Dataset excerpts:
= = =

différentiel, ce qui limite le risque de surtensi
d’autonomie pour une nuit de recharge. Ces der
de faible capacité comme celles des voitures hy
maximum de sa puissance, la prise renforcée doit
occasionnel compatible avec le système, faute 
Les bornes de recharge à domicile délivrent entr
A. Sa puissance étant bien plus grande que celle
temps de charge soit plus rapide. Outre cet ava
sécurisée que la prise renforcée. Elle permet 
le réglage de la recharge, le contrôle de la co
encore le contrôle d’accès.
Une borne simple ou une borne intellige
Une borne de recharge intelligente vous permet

= = =

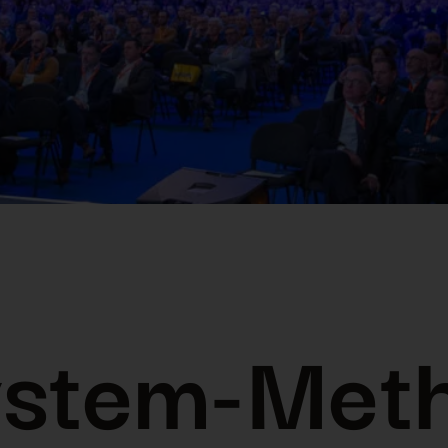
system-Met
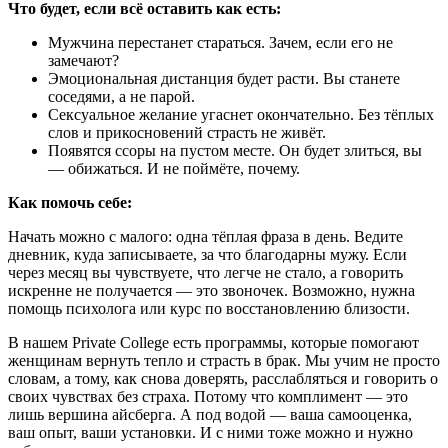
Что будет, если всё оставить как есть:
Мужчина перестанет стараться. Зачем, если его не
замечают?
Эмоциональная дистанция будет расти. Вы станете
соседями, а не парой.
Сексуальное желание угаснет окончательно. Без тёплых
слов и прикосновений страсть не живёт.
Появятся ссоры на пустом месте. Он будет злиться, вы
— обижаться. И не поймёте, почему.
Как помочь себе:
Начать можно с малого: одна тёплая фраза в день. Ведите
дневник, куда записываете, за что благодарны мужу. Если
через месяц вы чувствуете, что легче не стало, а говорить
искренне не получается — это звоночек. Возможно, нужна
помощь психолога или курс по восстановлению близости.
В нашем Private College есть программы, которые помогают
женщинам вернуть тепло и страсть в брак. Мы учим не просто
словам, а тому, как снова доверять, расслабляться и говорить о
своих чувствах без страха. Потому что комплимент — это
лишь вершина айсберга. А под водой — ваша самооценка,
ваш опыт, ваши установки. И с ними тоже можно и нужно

= = =

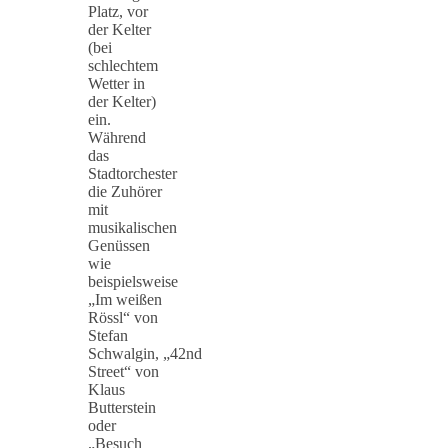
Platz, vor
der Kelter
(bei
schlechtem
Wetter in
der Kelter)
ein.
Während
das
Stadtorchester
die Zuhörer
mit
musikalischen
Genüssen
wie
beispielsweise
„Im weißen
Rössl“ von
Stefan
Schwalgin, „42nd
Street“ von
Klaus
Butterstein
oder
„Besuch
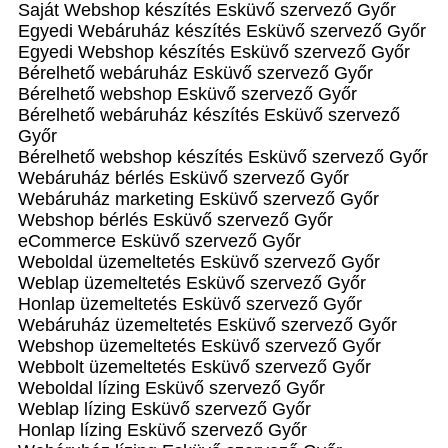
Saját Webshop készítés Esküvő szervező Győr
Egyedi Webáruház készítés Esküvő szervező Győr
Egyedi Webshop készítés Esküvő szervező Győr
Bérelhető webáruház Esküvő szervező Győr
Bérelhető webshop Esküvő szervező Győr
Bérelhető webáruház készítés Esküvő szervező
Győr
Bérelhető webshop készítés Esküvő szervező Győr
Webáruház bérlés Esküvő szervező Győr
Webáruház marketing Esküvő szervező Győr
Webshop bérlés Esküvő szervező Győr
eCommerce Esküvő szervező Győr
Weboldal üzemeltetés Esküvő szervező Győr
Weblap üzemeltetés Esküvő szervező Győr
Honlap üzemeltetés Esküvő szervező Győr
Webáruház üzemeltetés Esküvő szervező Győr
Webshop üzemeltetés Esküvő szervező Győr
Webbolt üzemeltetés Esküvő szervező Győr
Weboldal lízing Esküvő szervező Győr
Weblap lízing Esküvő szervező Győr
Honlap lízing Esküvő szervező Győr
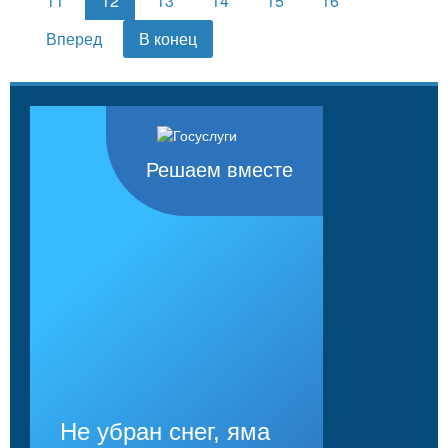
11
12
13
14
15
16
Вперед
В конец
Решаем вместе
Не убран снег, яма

= = =

*Task requirements*
Your answer should be the lines of the records that hold the string "Bérelhető".

*Answer box*
Bérelhető webáruház Esküvő szervező Győr
Bérelhető webshop Esküvő szervező Győr
Bérelhető webáruház készítés Esküvő szervező
Bérelhető webshop készítés Esküvő szervező Győr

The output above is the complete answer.